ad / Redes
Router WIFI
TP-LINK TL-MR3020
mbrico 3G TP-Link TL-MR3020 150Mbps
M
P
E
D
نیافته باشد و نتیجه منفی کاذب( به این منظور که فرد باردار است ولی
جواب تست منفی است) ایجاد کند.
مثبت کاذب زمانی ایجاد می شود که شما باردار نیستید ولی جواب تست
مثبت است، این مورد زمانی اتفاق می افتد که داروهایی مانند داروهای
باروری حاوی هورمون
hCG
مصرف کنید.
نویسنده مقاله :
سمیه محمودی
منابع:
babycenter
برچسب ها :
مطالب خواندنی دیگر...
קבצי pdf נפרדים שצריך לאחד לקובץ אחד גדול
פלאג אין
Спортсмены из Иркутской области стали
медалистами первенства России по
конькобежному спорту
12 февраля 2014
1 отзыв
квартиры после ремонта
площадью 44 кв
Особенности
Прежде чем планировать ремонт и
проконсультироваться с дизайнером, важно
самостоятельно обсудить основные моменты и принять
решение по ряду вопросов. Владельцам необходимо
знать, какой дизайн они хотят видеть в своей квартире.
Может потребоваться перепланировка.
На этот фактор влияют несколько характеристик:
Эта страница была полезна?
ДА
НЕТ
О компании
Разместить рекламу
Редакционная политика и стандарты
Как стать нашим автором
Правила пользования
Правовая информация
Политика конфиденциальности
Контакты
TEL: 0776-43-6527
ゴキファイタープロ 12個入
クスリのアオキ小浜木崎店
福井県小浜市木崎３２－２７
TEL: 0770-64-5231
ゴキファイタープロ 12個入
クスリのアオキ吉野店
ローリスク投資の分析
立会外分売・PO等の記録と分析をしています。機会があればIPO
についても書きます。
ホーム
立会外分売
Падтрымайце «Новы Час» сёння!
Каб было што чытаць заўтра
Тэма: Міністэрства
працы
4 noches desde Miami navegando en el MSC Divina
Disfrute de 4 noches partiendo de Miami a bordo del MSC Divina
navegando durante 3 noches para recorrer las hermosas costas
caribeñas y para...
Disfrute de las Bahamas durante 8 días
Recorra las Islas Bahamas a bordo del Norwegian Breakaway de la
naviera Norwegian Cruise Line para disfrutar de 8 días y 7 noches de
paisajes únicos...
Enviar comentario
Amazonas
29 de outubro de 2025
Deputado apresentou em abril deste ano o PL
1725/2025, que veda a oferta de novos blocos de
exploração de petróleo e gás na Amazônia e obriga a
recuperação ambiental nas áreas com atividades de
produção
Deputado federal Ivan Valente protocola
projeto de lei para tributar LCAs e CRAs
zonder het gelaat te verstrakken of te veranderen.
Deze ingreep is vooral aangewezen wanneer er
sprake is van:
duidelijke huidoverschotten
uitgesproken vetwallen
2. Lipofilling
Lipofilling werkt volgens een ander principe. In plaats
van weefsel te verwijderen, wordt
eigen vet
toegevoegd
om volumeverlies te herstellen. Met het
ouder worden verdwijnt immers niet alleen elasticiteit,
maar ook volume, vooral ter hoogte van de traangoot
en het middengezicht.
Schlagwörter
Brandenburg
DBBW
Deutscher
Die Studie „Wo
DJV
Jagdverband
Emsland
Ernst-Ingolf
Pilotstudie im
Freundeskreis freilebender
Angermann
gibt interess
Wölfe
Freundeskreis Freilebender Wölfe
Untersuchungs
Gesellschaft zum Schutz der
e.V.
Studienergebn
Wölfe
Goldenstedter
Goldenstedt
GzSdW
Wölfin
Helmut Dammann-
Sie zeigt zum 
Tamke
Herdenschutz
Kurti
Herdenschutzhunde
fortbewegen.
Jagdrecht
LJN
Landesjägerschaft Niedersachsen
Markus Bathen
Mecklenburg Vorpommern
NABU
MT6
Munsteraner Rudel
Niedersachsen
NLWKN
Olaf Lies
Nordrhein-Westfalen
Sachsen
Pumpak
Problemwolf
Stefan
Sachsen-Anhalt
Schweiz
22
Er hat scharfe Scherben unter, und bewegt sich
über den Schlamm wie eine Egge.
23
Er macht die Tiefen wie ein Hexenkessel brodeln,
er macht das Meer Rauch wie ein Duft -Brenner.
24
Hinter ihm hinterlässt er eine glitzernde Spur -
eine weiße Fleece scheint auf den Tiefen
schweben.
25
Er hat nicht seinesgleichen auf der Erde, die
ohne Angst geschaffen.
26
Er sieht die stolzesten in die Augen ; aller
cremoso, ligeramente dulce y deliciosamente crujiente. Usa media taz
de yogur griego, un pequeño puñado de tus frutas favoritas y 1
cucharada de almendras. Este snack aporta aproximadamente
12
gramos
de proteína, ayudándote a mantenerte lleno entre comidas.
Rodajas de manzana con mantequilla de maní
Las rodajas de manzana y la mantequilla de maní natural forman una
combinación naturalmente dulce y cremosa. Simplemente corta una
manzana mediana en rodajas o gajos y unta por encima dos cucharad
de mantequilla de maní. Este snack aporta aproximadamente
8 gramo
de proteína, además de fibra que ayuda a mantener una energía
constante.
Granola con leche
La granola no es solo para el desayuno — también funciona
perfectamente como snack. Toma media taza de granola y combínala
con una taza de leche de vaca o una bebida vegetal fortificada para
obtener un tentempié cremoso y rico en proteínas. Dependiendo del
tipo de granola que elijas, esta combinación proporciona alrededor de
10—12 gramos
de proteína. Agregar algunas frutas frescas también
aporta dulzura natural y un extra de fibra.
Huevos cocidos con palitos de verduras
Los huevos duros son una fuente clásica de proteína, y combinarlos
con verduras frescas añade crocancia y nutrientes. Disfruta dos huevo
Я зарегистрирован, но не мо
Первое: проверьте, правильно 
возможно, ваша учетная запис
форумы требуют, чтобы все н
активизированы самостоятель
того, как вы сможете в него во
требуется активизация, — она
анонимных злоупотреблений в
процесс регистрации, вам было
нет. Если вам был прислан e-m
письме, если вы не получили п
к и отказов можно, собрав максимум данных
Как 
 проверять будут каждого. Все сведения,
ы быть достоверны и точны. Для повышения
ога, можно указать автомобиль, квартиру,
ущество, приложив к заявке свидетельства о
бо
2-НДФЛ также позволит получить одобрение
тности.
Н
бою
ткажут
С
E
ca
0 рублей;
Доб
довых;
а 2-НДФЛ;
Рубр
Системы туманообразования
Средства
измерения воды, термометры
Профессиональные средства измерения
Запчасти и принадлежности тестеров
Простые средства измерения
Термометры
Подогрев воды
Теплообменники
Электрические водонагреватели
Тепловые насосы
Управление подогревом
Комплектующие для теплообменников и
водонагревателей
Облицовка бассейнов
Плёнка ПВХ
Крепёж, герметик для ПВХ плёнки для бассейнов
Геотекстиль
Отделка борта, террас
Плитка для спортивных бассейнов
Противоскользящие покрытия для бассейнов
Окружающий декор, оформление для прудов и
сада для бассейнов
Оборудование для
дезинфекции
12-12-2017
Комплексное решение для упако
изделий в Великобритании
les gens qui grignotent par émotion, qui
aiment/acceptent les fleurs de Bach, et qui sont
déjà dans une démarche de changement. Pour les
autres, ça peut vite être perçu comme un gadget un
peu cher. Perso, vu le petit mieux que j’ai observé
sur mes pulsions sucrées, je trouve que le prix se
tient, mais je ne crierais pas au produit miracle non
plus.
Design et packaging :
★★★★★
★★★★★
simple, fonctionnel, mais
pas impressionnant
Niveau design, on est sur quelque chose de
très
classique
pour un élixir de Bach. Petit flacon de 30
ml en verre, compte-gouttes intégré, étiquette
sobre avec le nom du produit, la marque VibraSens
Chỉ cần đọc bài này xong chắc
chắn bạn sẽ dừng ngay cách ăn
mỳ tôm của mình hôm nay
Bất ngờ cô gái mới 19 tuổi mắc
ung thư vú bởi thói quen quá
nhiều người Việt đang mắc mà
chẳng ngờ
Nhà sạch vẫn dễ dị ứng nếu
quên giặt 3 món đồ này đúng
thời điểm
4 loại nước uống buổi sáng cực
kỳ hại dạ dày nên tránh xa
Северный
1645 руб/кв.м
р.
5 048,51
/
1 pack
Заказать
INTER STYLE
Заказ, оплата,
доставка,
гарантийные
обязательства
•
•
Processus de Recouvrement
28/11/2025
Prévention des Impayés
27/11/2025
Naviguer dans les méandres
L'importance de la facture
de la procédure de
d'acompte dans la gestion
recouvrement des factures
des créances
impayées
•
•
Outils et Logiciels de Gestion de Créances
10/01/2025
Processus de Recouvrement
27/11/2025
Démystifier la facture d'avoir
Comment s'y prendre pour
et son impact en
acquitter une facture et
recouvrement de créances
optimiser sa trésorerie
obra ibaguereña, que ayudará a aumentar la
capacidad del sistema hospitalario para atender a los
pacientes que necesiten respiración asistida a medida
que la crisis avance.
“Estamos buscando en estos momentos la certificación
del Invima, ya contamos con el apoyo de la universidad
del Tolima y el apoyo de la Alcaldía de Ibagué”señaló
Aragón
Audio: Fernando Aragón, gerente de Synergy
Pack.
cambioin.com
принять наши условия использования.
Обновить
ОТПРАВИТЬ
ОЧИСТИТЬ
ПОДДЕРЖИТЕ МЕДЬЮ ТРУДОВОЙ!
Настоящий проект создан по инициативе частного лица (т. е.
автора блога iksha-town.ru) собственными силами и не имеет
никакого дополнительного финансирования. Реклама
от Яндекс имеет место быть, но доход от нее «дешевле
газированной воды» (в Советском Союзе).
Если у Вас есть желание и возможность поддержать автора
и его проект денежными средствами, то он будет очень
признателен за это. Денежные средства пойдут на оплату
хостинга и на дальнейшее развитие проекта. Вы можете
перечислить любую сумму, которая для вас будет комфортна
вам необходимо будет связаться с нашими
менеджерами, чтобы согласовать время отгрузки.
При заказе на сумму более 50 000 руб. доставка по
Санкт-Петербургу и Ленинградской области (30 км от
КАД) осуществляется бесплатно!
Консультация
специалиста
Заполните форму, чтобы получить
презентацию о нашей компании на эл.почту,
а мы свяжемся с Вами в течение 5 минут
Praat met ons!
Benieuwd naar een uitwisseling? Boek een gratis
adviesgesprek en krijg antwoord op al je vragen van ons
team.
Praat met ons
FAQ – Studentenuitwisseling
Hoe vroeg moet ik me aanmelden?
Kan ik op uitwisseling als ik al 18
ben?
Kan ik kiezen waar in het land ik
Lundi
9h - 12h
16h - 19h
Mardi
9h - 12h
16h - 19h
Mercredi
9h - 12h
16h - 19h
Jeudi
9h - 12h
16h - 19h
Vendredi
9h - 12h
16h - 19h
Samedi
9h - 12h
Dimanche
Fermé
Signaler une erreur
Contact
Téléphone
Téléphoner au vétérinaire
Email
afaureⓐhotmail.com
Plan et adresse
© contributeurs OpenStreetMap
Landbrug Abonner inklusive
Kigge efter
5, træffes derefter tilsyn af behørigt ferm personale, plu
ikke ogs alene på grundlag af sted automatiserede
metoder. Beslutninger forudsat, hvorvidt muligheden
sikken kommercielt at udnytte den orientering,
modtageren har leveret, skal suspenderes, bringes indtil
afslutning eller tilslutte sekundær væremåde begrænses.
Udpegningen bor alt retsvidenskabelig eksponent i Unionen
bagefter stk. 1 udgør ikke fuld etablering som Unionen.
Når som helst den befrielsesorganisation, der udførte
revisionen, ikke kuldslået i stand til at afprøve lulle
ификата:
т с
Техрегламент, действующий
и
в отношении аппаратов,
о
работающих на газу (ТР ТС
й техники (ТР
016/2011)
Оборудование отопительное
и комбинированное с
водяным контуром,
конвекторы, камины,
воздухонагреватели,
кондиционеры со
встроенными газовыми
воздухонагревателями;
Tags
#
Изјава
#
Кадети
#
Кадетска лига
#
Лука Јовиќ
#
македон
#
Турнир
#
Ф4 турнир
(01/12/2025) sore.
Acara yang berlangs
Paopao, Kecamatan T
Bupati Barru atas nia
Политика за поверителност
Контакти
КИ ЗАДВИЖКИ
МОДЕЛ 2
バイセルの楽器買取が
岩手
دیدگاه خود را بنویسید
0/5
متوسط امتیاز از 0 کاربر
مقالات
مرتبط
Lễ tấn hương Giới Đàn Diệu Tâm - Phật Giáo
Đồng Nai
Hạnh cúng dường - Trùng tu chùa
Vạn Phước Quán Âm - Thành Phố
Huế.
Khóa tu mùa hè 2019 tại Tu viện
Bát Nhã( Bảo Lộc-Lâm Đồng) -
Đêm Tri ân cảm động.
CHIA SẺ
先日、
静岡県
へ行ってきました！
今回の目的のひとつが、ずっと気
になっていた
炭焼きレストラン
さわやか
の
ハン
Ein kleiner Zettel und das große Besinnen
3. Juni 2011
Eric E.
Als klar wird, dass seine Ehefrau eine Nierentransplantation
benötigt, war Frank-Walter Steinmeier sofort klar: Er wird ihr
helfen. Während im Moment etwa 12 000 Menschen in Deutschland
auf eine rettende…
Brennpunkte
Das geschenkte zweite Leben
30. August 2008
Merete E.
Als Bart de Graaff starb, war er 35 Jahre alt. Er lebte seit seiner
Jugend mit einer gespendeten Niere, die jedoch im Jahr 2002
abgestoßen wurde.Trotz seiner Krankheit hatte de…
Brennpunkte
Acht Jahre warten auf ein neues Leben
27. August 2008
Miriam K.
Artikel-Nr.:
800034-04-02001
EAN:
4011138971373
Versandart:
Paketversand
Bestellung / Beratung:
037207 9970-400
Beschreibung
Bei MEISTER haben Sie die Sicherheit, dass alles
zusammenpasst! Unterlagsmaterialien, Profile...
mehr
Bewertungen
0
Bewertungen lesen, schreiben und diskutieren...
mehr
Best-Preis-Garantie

* TRY IT *
Once you have found every line above holding the word "чтобы", copy those lines.

* SOLVED EXERCISE *
форумы требуют, чтобы все н
менеджерами, чтобы согласовать время отгрузки.
Заполните форму, чтобы получить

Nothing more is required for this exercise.